Below are records; copy every line in them that holds the word "Lieferzeit".
[INPUT MATERIAL]
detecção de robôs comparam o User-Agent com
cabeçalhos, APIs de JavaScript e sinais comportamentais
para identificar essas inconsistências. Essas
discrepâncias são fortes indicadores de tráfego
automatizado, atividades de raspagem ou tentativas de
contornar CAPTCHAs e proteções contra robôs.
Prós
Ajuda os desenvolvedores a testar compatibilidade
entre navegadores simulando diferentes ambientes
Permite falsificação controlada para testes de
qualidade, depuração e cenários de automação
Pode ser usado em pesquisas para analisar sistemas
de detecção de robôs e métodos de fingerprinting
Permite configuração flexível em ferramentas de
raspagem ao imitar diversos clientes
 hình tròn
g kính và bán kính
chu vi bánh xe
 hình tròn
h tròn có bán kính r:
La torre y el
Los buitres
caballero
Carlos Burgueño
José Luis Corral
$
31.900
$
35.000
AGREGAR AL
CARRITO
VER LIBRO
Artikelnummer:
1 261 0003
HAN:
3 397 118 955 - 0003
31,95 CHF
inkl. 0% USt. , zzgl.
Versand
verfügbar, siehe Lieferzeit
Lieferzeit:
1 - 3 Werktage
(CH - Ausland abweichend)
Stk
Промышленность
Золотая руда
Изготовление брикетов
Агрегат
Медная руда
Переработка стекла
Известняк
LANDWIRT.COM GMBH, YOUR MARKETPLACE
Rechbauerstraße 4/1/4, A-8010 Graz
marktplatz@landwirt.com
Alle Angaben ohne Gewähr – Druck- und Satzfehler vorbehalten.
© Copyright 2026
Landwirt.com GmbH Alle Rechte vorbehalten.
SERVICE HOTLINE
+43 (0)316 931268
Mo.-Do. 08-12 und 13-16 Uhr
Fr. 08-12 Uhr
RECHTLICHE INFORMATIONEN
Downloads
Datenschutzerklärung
[/INPUT MATERIAL]
ANSWER SECTION:
verfügbar, siehe Lieferzeit
Lieferzeit:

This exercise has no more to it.